Angrist and Pischke: Saturated Model View

The cleanest interpretation of regression comes from saturated models with discrete covariates, an approach emphasized by Angrist and coauthors. If \(X\) takes only a small number of values and the regression fully saturates those cells, then OLS is just averaging within-cell treatment-control differences. In that case, regression is a dressed-up version of exact matching.

That perspective is helpful because it shows where the causal content comes from. The coefficient is credible when comparisons are being made within genuinely comparable covariate cells. But it also shows the limitation immediately: with continuous or high-dimensional covariates, literal saturation is impossible and the argument breaks down. At that point, OLS is no longer exact within-cell adjustment. It is a parametric approximation that extrapolates across covariate values. That is often reasonable, but it is no longer harmless.

Bottom Line

OLS does not inherently estimate a causal effect. It estimates a linear projection coefficient that becomes causal only under additional assumptions.
Aronow and Samii show that regression adjustment targets a weighted causal estimand in large samples rather than automatically targeting the sample ATE.
Chattopadhyay and Zubizarreta make this weighting interpretation exact in finite samples and turn it into a useful diagnostic tool.
With heterogeneous treatment effects, Słoczyński shows that OLS becomes a weighted average of group-specific effects, often interpretable as ATT- and ATU-type objects, and the smaller treatment arm gets more weight.
Saturated regressions with discrete covariates are the clean benchmark. With continuous \(X\), standard OLS necessarily relies on approximation and implicit weighting.

Where to Learn More

Aronow and Samii (2016) is the right place to start if you want the representativeness argument behind regression adjustment. Chattopadhyay and Zubizarreta (2023) is the most useful paper for understanding exact implied weights in finite samples. Słoczyński (2022) is now the canonical reference on how heterogeneous treatment effects distort the interpretation of the OLS coefficient. For the saturated-regression perspective, I would still point readers to Angrist and Pischke (2009), which makes clear why exact matching logic breaks down once covariates become continuous.

References

Angrist, J. D., & Pischke, J. S. (2009). Mostly harmless econometrics: An empiricist’s companion. Princeton university press.

Aronow, P. M., & Samii, C. (2016).

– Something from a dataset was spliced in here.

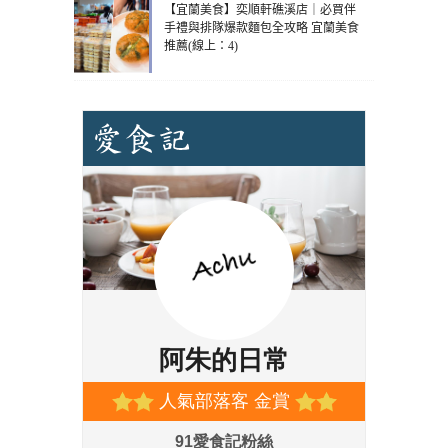
【宜蘭美食】奕順軒礁溪店｜必買伴
手禮與排隊爆款麵包全攻略 宜蘭美食
推薦(線上：4)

Does regression produce representative estimates of causal effects? American Journal of Political Science, 60(1), 250-267.

Chattopadhyay, A., & Zubizarreta, J. R. (2023). On the implied weights of linear regression for causal inference. Biometrika, 110(3), 615-629.

Słoczyński, T. (2022). Interpreting OLS estimands when treatment effects are heterogeneous: Smaller groups get larger weights. Review of Economics and Statistics, 104(3), 501-509.